Les choses ainsi disposées, M. Tyrrel, par l’entremise de sa geôlière (car l’épreuve qu’il avait faite d’une discussion personnelle ne l’avait pas engagé à réitérer ses visites), commença par se jouer de sa victime en redoublant ses terreurs. Cette méchante femme, tantôt sous une apparence d’amitié, tantôt sans dissimuler sa malice, informait Émilie, de temps à autre, des préparatifs qui se faisaient pour consommer son mariage. Un jour, c’était M. Tyrrel qui était allé voir une jolie petite ferme qu’il destinait pour habitation aux nouveaux mariés ; un autre jour, c’était un fonds de bétail et des meubles de ménage qu’on venait d’acheter pour que tout fût prêt pour leur réception. Ensuite elle se mettait à lui parler d’une dispense de bans de mariage, d’un ministre qu’on avait fait avertir, et d’un jour qu’on avait fixé pour les noces.
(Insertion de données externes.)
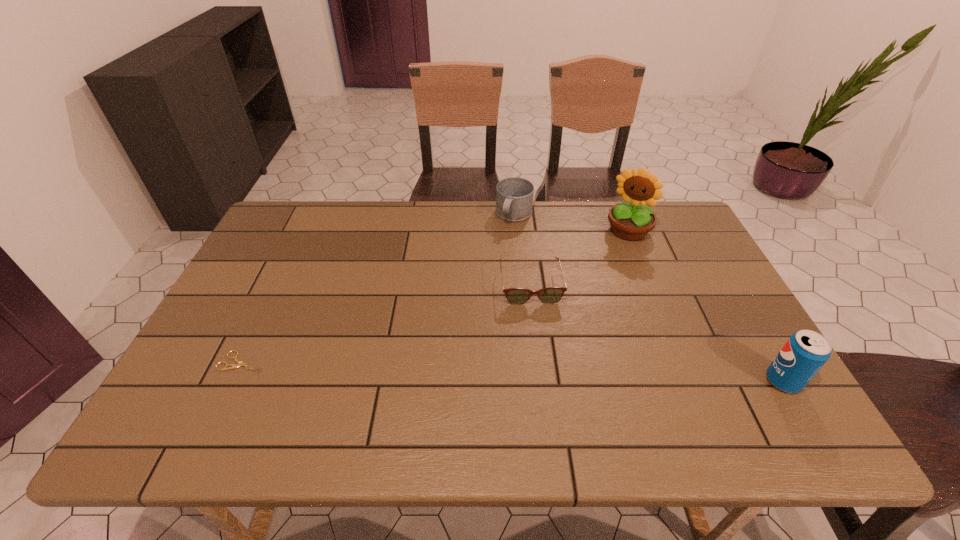 You are a GUI agent. You are given a task and a screenshot of the screen. Output one action in this format:
    pyautogui.click(x=<x>, y=<y>)
    Task: Click on the vacant space located 0.190m on the left of the second tallest object
    
    Given the screenshot: What is the action you would take?
    pyautogui.click(x=684, y=381)

Where is `free space located 0.070m at the front view of the third farthest object`? free space located 0.070m at the front view of the third farthest object is located at coordinates (538, 325).

I want to click on vacant space located at the front view of the third farthest object, so click(537, 319).

Find the location of a particular element. This screenshot has width=960, height=540. free space located 0.130m at the front view of the third farthest object is located at coordinates (540, 343).

The height and width of the screenshot is (540, 960). Identify the location of free space located 0.340m on the face of the sunflower. (582, 312).

Find the location of a particular element. The width and height of the screenshot is (960, 540). vacant space situated on the face of the sunflower is located at coordinates (598, 283).

The image size is (960, 540). What are the coordinates of `vacant space located 0.190m on the face of the sunflower` in the screenshot? It's located at (601, 279).

Identify the location of vacant space located 0.390m on the side of the third tallest object with the handle. This screenshot has width=960, height=540. (468, 313).

Identify the location of free space located 0.280m on the side of the third tallest object with the handle. The height and width of the screenshot is (540, 960). (482, 286).

This screenshot has height=540, width=960. What are the coordinates of `vacant point located 0.240m on the side of the third tallest object with the handle` in the screenshot? It's located at click(x=486, y=277). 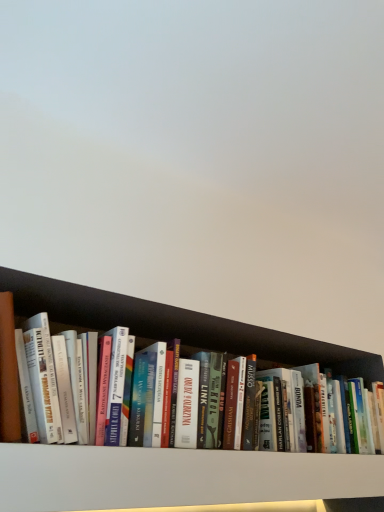 Question: Visually, is black wood shelf at lower center, which ranks as the 2th shelf in bottom-to-top order, positioned to the left or to the right of white matte bookshelf at center, the first shelf when ordered from bottom to top?

Choices:
 (A) left
 (B) right

Answer: (B)

Question: Considering the positions of point (134, 456) and point (210, 462), is point (134, 456) closer or farther from the camera than point (210, 462)?

Choices:
 (A) closer
 (B) farther

Answer: (A)

Question: From a real-world perspective, is black wood shelf at lower center, acting as the 1th shelf starting from the top, positioned above or below white matte bookshelf at center, which is the second shelf in top-to-bottom order?

Choices:
 (A) above
 (B) below

Answer: (A)

Question: From the image's perspective, is white matte bookshelf at center, the first shelf when ordered from bottom to top, positioned above or below black wood shelf at lower center, which ranks as the 2th shelf in bottom-to-top order?

Choices:
 (A) above
 (B) below

Answer: (B)

Question: From a real-world perspective, is white matte bookshelf at center, the first shelf when ordered from bottom to top, physically located above or below black wood shelf at lower center, which ranks as the 2th shelf in bottom-to-top order?

Choices:
 (A) above
 (B) below

Answer: (B)

Question: Is white matte bookshelf at center, which is the second shelf in top-to-bottom order, bigger or smaller than black wood shelf at lower center, acting as the 1th shelf starting from the top?

Choices:
 (A) big
 (B) small

Answer: (B)

Question: Is point (153, 453) closer or farther from the camera than point (51, 492)?

Choices:
 (A) farther
 (B) closer

Answer: (A) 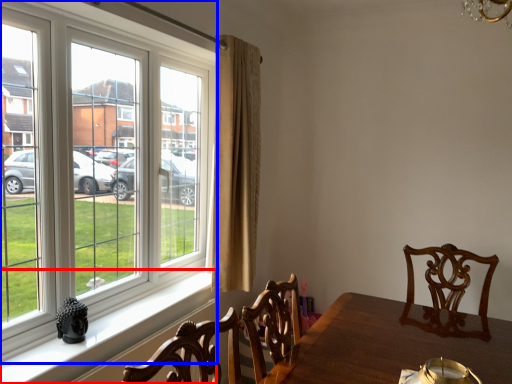 Question: Among these objects, which one is nearest to the camera, window sill (highlighted by a red box) or window (highlighted by a blue box)?

Choices:
 (A) window sill
 (B) window

Answer: (B) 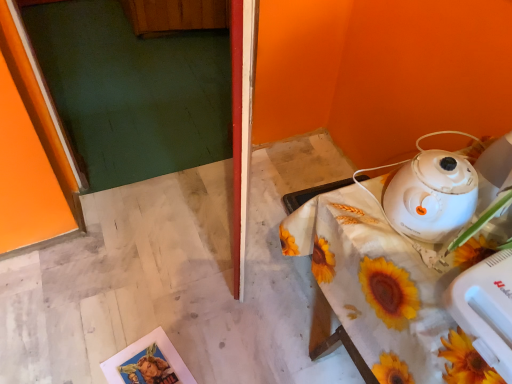 Image resolution: width=512 pixels, height=384 pixels. I want to click on vacant area to the left of white plastic mixer at lower right, so (410, 295). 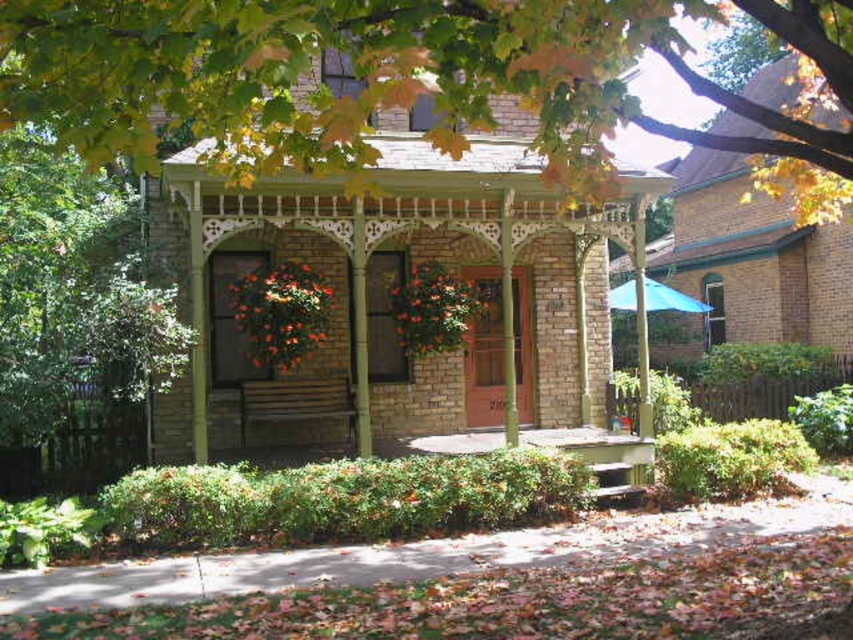 Can you confirm if green leafy tree at upper center is bigger than green wood gazebo at center?

Actually, green leafy tree at upper center might be smaller than green wood gazebo at center.

Which is in front, point (149, 45) or point (427, 170)?

Point (149, 45)

Locate an element on the screen. The image size is (853, 640). green leafy tree at upper center is located at coordinates (376, 83). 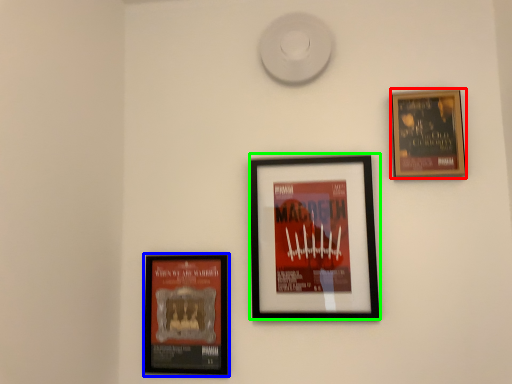 Question: Considering the real-world distances, which object is closest to picture frame (highlighted by a red box)? picture frame (highlighted by a blue box) or picture frame (highlighted by a green box).

Choices:
 (A) picture frame
 (B) picture frame

Answer: (B) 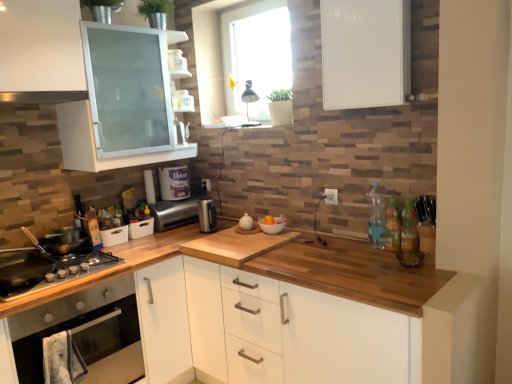 Where is `free space to the back side of clear plastic bottle at right, placed as the first bottle when sorted from left to right`? This screenshot has height=384, width=512. free space to the back side of clear plastic bottle at right, placed as the first bottle when sorted from left to right is located at coordinates (359, 242).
Lorsque Émilie, malgré la frayeur involontaire qui la gagnait de plus en plus, s’efforçait néanmoins de tourner en ridicule tous ces préparatifs comme tout à fait illusoires, tant qu’on n’aurait pas son consentement, la maligne gouvernante lui racontait mille histoires de mariages faits par force, et l’assurait que ni les protestations, ni le silence, ni un évanouissement ne pouvaient jamais servir à rien, soit pour suspendre la cérémonie, soit pour en éluder l’effet, quand une fois elle était accomplie.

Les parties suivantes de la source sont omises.